Extracted page text data:
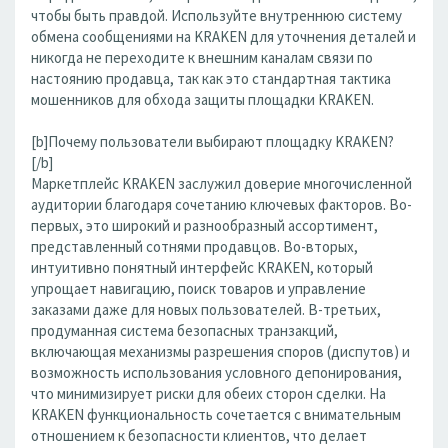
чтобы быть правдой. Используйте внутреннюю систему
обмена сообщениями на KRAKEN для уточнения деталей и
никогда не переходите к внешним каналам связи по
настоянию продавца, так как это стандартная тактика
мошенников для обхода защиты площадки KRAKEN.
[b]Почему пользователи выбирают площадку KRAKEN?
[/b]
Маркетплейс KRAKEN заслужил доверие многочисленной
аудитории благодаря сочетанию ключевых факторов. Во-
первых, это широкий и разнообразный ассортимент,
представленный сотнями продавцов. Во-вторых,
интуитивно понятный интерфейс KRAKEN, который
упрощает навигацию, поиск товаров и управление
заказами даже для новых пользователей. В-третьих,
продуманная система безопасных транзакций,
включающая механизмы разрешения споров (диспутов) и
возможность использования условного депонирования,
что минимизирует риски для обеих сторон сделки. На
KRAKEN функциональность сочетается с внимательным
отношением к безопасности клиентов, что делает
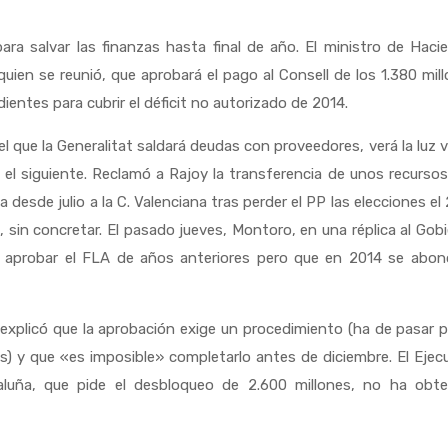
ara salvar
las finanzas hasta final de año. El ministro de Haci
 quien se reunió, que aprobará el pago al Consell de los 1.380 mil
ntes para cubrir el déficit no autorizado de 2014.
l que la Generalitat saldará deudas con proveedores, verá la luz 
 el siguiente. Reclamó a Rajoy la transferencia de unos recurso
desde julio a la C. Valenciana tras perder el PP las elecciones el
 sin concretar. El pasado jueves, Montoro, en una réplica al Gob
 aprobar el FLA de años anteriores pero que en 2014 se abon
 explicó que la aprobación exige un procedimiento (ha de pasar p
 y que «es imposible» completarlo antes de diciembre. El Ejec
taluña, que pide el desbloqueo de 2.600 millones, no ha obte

==

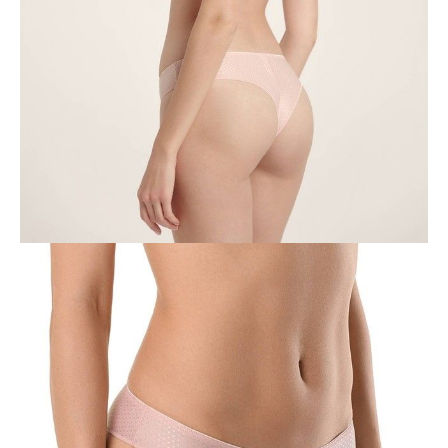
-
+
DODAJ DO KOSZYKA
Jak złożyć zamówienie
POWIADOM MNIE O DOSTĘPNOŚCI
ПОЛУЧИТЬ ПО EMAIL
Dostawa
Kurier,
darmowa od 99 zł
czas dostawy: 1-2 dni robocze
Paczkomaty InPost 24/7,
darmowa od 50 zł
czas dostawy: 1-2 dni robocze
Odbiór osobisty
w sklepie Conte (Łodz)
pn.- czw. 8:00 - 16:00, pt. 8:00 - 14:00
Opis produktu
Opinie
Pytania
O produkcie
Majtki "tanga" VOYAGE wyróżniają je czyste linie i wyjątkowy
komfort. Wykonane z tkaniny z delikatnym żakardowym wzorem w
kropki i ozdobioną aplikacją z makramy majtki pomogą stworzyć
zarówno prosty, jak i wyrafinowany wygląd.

--

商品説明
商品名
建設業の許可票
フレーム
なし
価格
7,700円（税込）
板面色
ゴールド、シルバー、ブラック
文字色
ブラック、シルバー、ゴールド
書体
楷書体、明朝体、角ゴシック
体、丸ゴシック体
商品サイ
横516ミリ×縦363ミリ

WORK ITEM: Would you print, exactly as written, every line above from the one holding "pn.- czw. 8:00 - 16:00, pt. 8:00 - 14:00" through the one holding "zarówno prosty, jak i wyrafinowany wygląd.", with both included and no other lines?

EXERCISE RESPONSE:
pn.- czw. 8:00 - 16:00, pt. 8:00 - 14:00
Opis produktu
Opinie
Pytania
O produkcie
Majtki "tanga" VOYAGE wyróżniają je czyste linie i wyjątkowy
komfort. Wykonane z tkaniny z delikatnym żakardowym wzorem w
kropki i ozdobioną aplikacją z makramy majtki pomogą stworzyć
zarówno prosty, jak i wyrafinowany wygląd.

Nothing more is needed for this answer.